Make the mousseline:
Combine the scallops and the egg in a food processor; sprinkle the salt and white pepper over them. Turn on the processor and add the cream through the feed tube. Process until the mixture is smooth; about 10 seconds total. Don’t overprocess or the mousse will turn out rubbery. With a stiff rubber spatula or scraper, force the mixture through a medium-fine mesh sieve into a bowl. Check the seasoning by steaming a dab of mousseline for 1 to 2 minutes or until cooked through. Taste and adjust seasonings if needed. Cover and chill the mousse until it’s time to assemble the timbales.
Assemble the timbales:
Butter the bottom and sides of eight 4-oz. molds. If the sole fillets are more than 1/2 inch thick, split each one lengthwise to make 1/4-inch-thick fillets.

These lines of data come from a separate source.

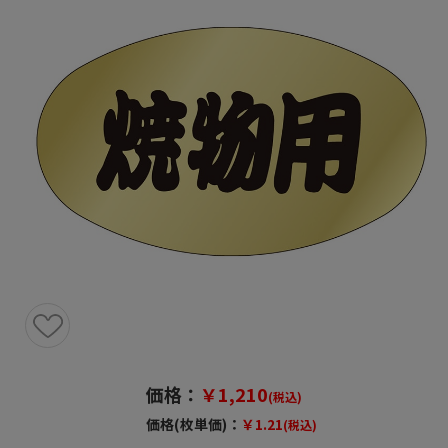
価格：
￥1,210
(税込)
価格(枚単価)：
￥1.21
(税込)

Wrap a ramekin tightly in plastic. Using the bottom, gently press each fillet to a uniform thickness of 1/8 inch. Start near the center and gently push outward toward the edges, taking care not to tear the fish. Using a sharp 2-inch cookie cutter (or one that’s equal in diameter to the inside of the mold you’re using), mark circles in the fish.
With kitchen shears, cut out the circles. Make as many circles as you can and save all the scraps.
Take the eight neatest circles and place one in each buttered timbale mold, with the side the skin was on facing up (the bottom of the ramekin becomes the top of the finished, unmolded timbale). Lightly season each with salt and pepper. Using a pastry bag with a plain tip (or no tip), pipe or spoon a 3/8-inch-thick layer of scallop mousseline into each mold.
Using the rest of the sole circles if you have any, as well as the sole scraps, add another layer of sole to each mold, cutting small pieces to fit any gaps so that the layers are even. Gently press on the sole to even out the mousseline underneath and to force out any air pockets. Again, season lightly with salt and pepper. Repeat with another layer of mousseline. Season lightly. Finish with a final layer of sole. Seal each mold with plastic wrap; refrigerate.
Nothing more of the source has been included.